What is causing the problem? And how are they solved.



> The South African Teachers' Union (SAOU) expressed "dismay" at the decrease and the Professional Educators' Union (PEU) expressed "some measure of disappointment".
> 
> "We believe that to maintain the momentum for increased access, we have to understand and address the factors which lead to drop out and failure," Sadtu president Thobile Ntola said in a statement.
> 
> "Our sense is that issues of historical disadvantage and poverty associated with race, class and the rural-urban divide, and uneven support and poor management, especially in some districts and provinces, are crucial here, and we would expect the Department of Education to deepen its analysis in this respect," he said.
> full story from M&G here





> Vijay Reddy from the Human Sciences Research Council said the 2,7% drop in the matric pass rate to 62,5% was "very worrying because it means that 38%, or four out of ten, have failed".
> 
> However Reddy said it was "admirable" that university entry passes increased by 4% for the first batch of matrics to have completed school under the much-contested outcomes-based education (OBE) system.
> 
> Seen side by side, the two figures proved that the inequalities of the past persist because students from better resourced schools were better able to adapt to the OBE programme, Reddy said. 
> 
> "We are seeing that pupils who were doing well have improved and that those who were performing poorly have been further disadvantaged under the new system.
> 
> "One of the aims of the new system was to level the playing fields but it will take more than one generation of outcomes-based education to achieve that."
> ...


Those are some pretty divergent views already.

One thing that struck me was a school featured on Morning Live this morning that had drastically improved their results despite serious resource shortages. There was a nervous passion amongst the educators about the results of their learners there that couldn't be missed.

Maybe resources isn't the key issue here, although there is no denying adequate resources help. Supportive home conditions must also help, but I'd guess the home conditions of the learners at that shool probably didn't change that much over a year.

Maybe making sure there is a *passion* for education in *all* the schools is the key.

----------


## IanF

Dave
The attitudes of the department have to change. 
My daughter got 7 distinctions out of 8 subjects. Her motivation was 4 years ago her sister got 6 out of 6, 4 years ago, she had to do better. The other motivation is the school pays the matrics for each distinction they get.

----------


## Loman

First off, i have no idea what OBE is, nor do i greatly care.
But why constantly change things when they should rather work on streamlining the whole thing?
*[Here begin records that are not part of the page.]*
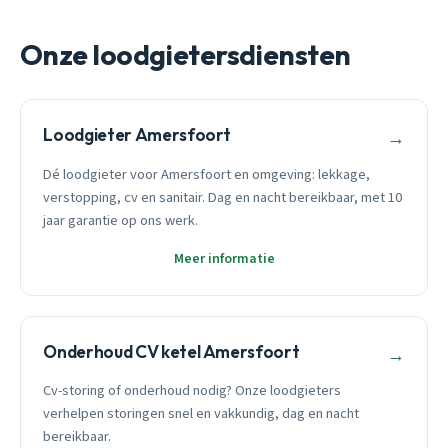
Onze loodgietersdiensten
Loodgieter Amersfoort
→
Dé loodgieter voor Amersfoort en omgeving: lekkage,
verstopping, cv en sanitair. Dag en nacht bereikbaar, met 10
jaar garantie op ons werk.
Meer informatie
Onderhoud CV ketel Amersfoort
→
Cv-storing of onderhoud nodig? Onze loodgieters
verhelpen storingen snel en vakkundig, dag en nacht
bereikbaar.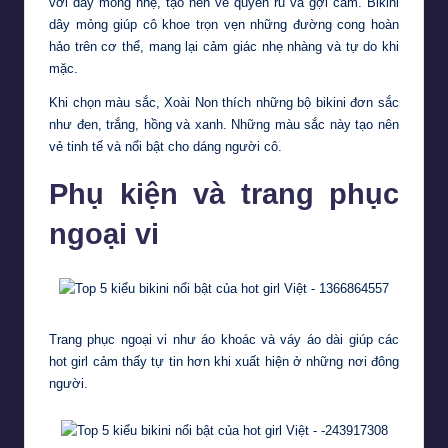
với dây mỏng nhẹ, tạo nên vẻ quyến rũ và gợi cảm. Bikini
dây mỏng giúp cô khoe trọn vẹn những đường cong hoàn
hảo trên cơ thể, mang lại cảm giác nhẹ nhàng và tự do khi
mặc.
Khi chọn màu sắc, Xoài Non thích những bộ bikini đơn sắc
như đen, trắng, hồng và xanh. Những màu sắc này tạo nên
vẻ tinh tế và nổi bật cho dáng người cô.
Phụ kiện và trang phục
ngoại vi
Trang phục ngoại vi như áo khoác và váy áo dài giúp các
hot girl cảm thấy tự tin hơn khi xuất hiện ở những nơi đông
người.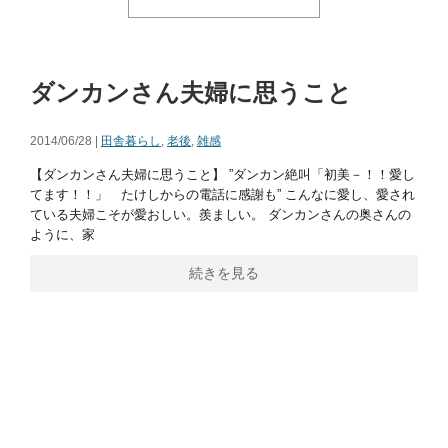
ダンカンさん夫婦に思うこと
2014/06/28 |
田舎暮らし
,
老後
,
雑感
【ダンカンさん夫婦に思うこと】 ”ダンカン絶叫「初美－！！愛し
てます！！」 たけしからの電話に感謝も” こんなに愛し、愛され
ている夫婦こそが愛おしい。羨ましい。 ダンカンさんの奥さんの
ように、家
続きを見る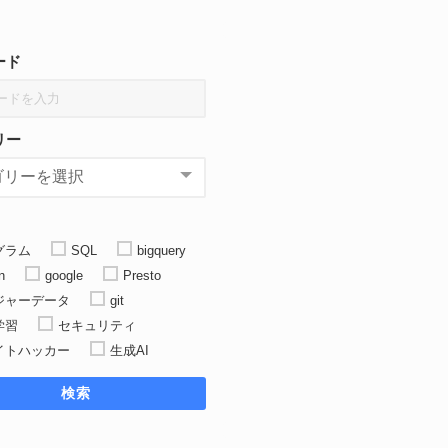
ード
リー
グラム
SQL
bigquery
n
google
Presto
ジャーデータ
git
学習
セキュリティ
イトハッカー
生成AI
検索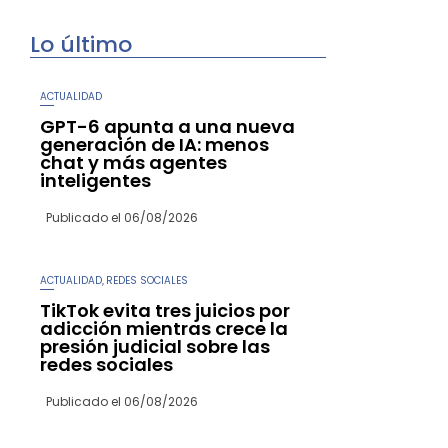
Lo último
ACTUALIDAD
GPT-6 apunta a una nueva
generación de IA: menos
chat y más agentes
inteligentes
Publicado el
06/08/2026
ACTUALIDAD
REDES SOCIALES
,
TikTok evita tres juicios por
adicción mientras crece la
presión judicial sobre las
redes sociales
Publicado el
06/08/2026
Teachers are under more and more stress as the discipline in schools are non existent(our local high school's attendance was 39% this year) the result - none passed. Teachers are also buried under a lot of paperwork that they fill in each day causing them to give less attention to the class and more to all the forms they have to fill in to keep the old fart on her throne happy.

----------


## Dave A

OBE - outcomes based education.

----------


## Yvonne

It is not widely known that educators are unable to "force" students to repeat a grade, even when they have failed! If a parent (or undisciplined student), puts themselves "up" there is nothing done to force them back into the failed standard. I heard this from two sources, one from a teacher at an "Exclusive" private school, and on a television or radio segment of a interview with a school principal where astudents "put themselves" up a grade. He was proud of his pass rate - which "included" those who had "put" themselves up a grade despite failing! 
A reduction in the pass rate is therefore guaranteed surely? or are the standards of the final assessment going to be adjusted to match the level of knowledge of the "Average" student!
Yvonne

----------


## Dave A

I can see how that might be possible by arguing the fine print.

Every module normally has defined assumed embedded knowledge in place, normally at two levels below the level of the module. That means you could skip a level, but you wouldn't be able to skip two in a row that way.
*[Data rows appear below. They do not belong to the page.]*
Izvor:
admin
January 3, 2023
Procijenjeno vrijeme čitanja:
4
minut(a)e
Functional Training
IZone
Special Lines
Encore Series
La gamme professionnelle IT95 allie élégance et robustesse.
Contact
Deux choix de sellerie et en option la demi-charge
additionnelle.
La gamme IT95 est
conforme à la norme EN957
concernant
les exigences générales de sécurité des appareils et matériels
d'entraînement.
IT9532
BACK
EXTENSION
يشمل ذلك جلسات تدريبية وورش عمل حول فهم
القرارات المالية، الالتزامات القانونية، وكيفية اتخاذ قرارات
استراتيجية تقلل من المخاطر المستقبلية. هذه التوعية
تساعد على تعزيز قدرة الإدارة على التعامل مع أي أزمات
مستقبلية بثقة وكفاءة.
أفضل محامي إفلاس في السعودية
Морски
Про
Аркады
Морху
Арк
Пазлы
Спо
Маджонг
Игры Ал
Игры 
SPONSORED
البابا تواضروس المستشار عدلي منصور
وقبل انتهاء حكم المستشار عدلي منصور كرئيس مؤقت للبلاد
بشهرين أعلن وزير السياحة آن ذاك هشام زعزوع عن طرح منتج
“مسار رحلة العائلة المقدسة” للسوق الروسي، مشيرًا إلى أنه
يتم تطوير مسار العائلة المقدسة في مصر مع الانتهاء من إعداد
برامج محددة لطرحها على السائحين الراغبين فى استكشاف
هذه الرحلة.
I suggest to be used with caution, though. I've got this picture of holes in the wall. Perhaps not so critical near the top of the wall, but a far more serious issue if they're down at the foundation level.

----------


## Yvonne

Dave

If I could be a fairy god mother to South Africa, I would wave my magic wand and make you - Dictator of Education.
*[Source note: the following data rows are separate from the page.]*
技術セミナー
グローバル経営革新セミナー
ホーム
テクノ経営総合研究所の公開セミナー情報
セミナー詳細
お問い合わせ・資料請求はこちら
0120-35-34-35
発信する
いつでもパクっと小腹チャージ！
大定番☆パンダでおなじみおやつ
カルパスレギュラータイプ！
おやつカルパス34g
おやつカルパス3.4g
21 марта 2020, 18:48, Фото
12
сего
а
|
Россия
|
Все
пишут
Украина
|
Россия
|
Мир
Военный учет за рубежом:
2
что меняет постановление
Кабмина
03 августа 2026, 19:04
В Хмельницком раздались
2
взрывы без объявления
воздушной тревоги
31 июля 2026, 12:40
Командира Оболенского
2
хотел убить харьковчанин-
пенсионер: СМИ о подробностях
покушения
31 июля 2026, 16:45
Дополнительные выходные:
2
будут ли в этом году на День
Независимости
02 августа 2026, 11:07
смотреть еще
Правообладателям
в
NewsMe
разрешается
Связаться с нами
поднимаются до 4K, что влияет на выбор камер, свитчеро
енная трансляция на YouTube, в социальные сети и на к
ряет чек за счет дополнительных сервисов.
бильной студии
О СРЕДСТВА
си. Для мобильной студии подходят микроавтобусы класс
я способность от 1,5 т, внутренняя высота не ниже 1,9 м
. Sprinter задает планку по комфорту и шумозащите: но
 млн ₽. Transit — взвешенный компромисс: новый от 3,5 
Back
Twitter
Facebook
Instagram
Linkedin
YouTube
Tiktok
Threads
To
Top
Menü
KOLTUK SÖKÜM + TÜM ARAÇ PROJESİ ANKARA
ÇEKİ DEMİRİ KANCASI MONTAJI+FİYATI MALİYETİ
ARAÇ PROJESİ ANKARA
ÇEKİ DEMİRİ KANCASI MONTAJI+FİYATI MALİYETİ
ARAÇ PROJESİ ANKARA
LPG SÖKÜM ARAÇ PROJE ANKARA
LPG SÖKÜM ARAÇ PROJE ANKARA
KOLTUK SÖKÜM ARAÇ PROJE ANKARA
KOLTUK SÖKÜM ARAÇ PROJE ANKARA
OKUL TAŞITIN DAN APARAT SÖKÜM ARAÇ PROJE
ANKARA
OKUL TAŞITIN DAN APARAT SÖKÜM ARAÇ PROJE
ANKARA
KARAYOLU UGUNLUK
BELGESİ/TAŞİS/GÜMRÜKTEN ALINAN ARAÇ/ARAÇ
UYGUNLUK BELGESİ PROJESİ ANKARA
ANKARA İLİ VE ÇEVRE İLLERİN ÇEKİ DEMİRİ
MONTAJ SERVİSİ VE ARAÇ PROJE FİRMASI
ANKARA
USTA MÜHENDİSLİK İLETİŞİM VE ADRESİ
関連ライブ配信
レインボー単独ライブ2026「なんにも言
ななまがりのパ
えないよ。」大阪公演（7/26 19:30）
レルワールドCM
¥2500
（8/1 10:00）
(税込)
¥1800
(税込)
As this is what is needed, plain common sense!

Recently a candidate attending one of our training courses was telling my husband how angry he was with the youth in his neighbourhood, strolling late to school, socialising rather than getting to classes, completely disrespectful when asked why they did not hurry! and their general attitude towards schooling.
He felt the present situation was completely devalueing his own matric, and how hard he had  himself had worked to achieve his own results!

My husband replied that he understood, and that he was "blown away" at the education ministers statements. (Don't need a matric!)

The youngster replied - you should not be blown away - "WE" should be gone away!

This was a young very successful executive, who had overcome all his disadvantages, but felt the present education system was going to adversly affect his own future as well.

Yvonne

----------


## Yvonne

Dave,

Darn, I am dissapointed that you did not respond to my suggestion.

You seem to be the only person who has a genuine grasp of the outcomes based education, who can perhaps understand the advantages, therefore your opinion is well balanced.
I genuinely believe this is what is needed! Leadership with plain common sense!

That will never happen in our democracy, and it would have to be a dictatorship of standards to succeed.

I may be exaggerating, but I see it is a matter of national security for our future economy.

We are producing matriculants with unrealsitic expectations, both in their expectation of success in further education, as well as in owning their own businesses!  

But perhaps this is a universal problem?

Yvonne

----------


## Dave A

> You seem to be the only person who has a genuine grasp of the outcomes based education, who can perhaps understand the advantages, therefore your opinion is well balanced.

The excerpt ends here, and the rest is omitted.